Wednesday, February 11, 2009

Jasper goes to the Doctor

I took my dog to the vet the other day. As usual, this turned out to be a weird experience. In case you didn't know, dogs don't like going to the doctor. I felt kind of bad about this, Jasper thought we were going someplace fun, so he was really happy to get into the car with me. I tried to tell him over and over, "We're going to the vet, the VET, the VET dummy!!" but he was too busy sticking his snout out the window and panting really hard for no good reason.

This all changed the instant we pulled into the vet parking lot. Some little dog radar went off in his head and his mood switched from "euphoric to the point of insanity" to "What the crap are you doing to me dad? I thought we were friends?" in like .2 seconds. His tail went between his legs and I had to yank him out of the car. He smelled funny.

When we actually got inside the office he started shaking like he had Parkinson's. He tried to crawl in my lap and I noticed that his paws smelled a lot like crackers. Isn't that something? Smell your dogs paws sometime. Crackers. Then he peed on a potted plant. I said nothing because I didn't want to clean up urine.
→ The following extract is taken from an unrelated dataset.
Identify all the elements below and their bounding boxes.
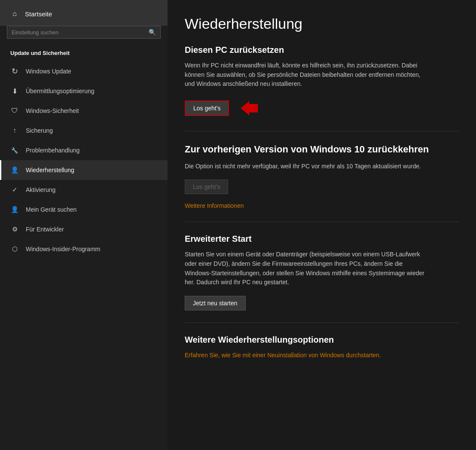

Finally we got called in to see the doctor. By this time Jasper was so scared he wouldn't even eat, which is one of the things he's good at. He just layed on the floor and whimpered. After some serious petting and cajoling, we got him upright because the vet tech had decided she wanted to take his rectal temperature. Since I've never seen his rectum because of all the fur, I was pretty sure this would be difficult. I had no idea how right I was. It took a good 2 minutes of this girl randomly jamming a butt thermometer into his chasm of butt fur before she got it. (Actually, I have no idea if she got it, she might just have given up and guessed a temp.)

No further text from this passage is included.